[Page-level text extractions]
:::::

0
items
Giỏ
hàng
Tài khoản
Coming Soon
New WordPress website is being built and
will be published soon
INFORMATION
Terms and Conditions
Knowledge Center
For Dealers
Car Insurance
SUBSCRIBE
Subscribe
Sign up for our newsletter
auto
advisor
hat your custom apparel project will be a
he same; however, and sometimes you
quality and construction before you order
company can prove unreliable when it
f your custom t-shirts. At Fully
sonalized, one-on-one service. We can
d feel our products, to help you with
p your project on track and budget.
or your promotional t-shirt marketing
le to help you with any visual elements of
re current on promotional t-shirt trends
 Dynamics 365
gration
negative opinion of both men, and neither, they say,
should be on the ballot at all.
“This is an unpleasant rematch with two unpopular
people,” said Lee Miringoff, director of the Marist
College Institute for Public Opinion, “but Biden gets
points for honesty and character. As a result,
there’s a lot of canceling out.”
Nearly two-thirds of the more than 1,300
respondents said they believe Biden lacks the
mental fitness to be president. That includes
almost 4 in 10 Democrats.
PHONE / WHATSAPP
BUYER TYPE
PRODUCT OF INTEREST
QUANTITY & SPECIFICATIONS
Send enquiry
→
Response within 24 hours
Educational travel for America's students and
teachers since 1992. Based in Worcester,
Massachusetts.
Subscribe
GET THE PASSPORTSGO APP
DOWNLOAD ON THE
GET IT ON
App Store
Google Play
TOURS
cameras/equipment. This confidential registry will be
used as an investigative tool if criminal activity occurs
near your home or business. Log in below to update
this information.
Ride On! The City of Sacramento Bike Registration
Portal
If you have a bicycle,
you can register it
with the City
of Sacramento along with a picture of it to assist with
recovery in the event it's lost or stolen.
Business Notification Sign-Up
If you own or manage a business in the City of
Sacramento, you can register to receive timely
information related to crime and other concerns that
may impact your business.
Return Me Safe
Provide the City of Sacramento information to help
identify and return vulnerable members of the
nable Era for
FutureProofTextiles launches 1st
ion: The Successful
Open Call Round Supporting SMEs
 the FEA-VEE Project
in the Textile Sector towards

:::::

> Problem requirements: Return every line above that contains the word "will".

> Final answer:
will be published soon
hat your custom apparel project will be a
cameras/equipment. This confidential registry will be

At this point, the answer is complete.